[[ Given records open ]]

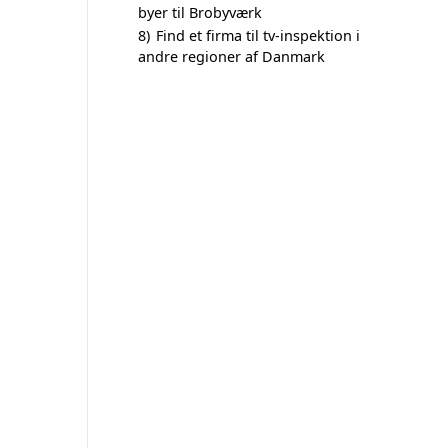
byer til Brobyværk
8)
Find et firma til tv-inspektion i
andre regioner af Danmark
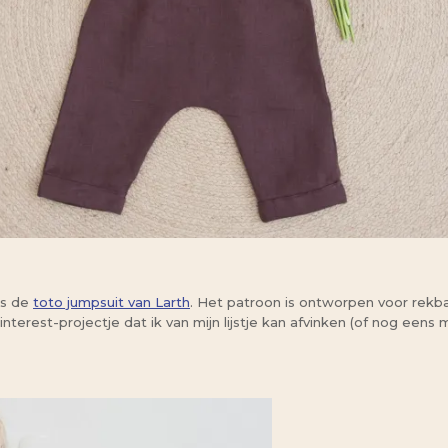
is de
toto jumpsuit van Larth
. Het patroon is ontworpen voor rekba
interest-projectje dat ik van mijn lijstje kan afvinken (of nog een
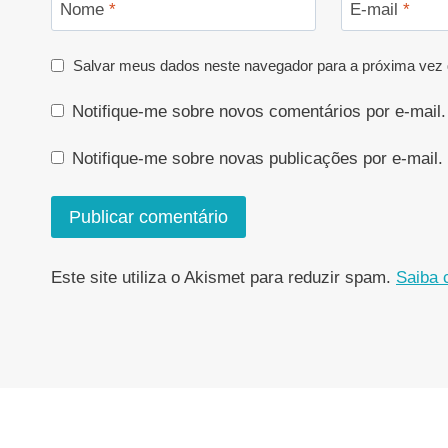
Nome
*
E-mail
*
Salvar meus dados neste navegador para a próxima vez 
Notifique-me sobre novos comentários por e-mail.
Notifique-me sobre novas publicações por e-mail.
Este site utiliza o Akismet para reduzir spam.
Saiba 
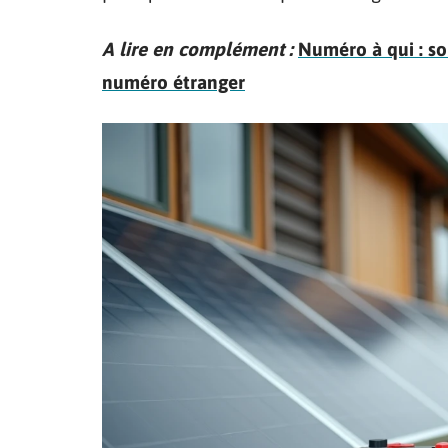
A lire en complément :
Numéro à qui : so
numéro étranger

[[ Given records closed ]]

■ What you need to do:
Read the listing line by line, and copy each line in which the word "sobre" is found.

■ Solution below:
Notifique-me sobre novos comentários por e-mail.
Notifique-me sobre novas publicações por e-mail.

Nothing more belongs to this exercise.